* Task directions: The exercise asks you to copy every line below in which "Greenpeace" appears.

(Stored data entries)
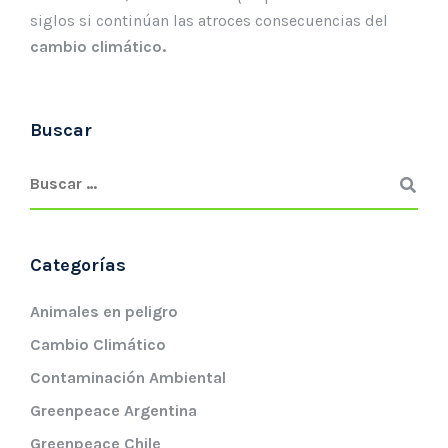
siglos si continúan las atroces consecuencias del
cambio climático.
Buscar
Categorías
Animales en peligro
Cambio Climático
Contaminación Ambiental
Greenpeace Argentina
Greenpeace Chile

* Result for this exercise:
Greenpeace Argentina
Greenpeace Chile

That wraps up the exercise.